- _WHAT TO PRODUCE_:
Omitting all images, output the entries that follow exactly as written.
-------- EXERCISE INPUTS --------
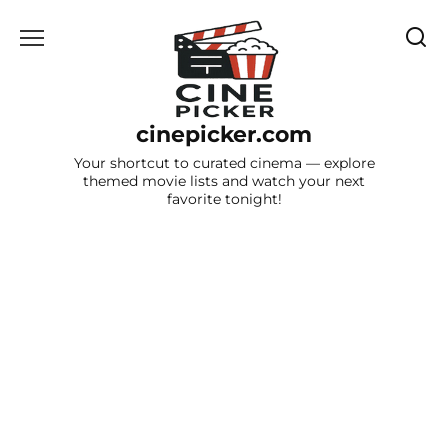
Skip
to
content
cinepicker.com
Your shortcut to curated cinema — explore
themed movie lists and watch your next
favorite tonight!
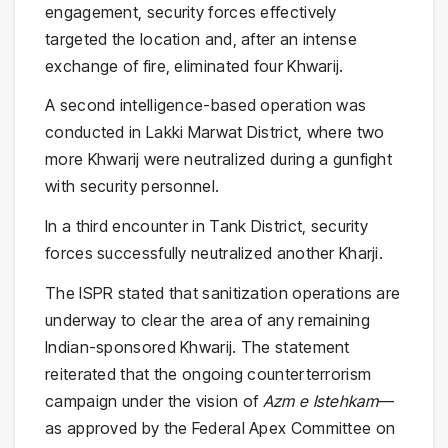
engagement, security forces effectively
targeted the location and, after an intense
exchange of fire, eliminated four Khwarij.
A second intelligence-based operation was
conducted in Lakki Marwat District, where two
more Khwarij were neutralized during a gunfight
with security personnel.
In a third encounter in Tank District, security
forces successfully neutralized another Kharji.
The ISPR stated that sanitization operations are
underway to clear the area of any remaining
Indian-sponsored Khwarij. The statement
reiterated that the ongoing counterterrorism
campaign under the vision of
Azm e Istehkam
—
as approved by the Federal Apex Committee on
--------
- _WRITTEN RESPONSE_:
Skip
to
content
cinepicker.com
Your shortcut to curated cinema — explore
themed movie lists and watch your next
favorite tonight!
engagement, security forces effectively
targeted the location and, after an intense
exchange of fire, eliminated four Khwarij.
A second intelligence-based operation was
conducted in Lakki Marwat District, where two
more Khwarij were neutralized during a gunfight
with security personnel.
In a third encounter in Tank District, security
forces successfully neutralized another Kharji.
The ISPR stated that sanitization operations are
underway to clear the area of any remaining
Indian-sponsored Khwarij. The statement
reiterated that the ongoing counterterrorism
campaign under the vision of
Azm e Istehkam
—
as approved by the Federal Apex Committee on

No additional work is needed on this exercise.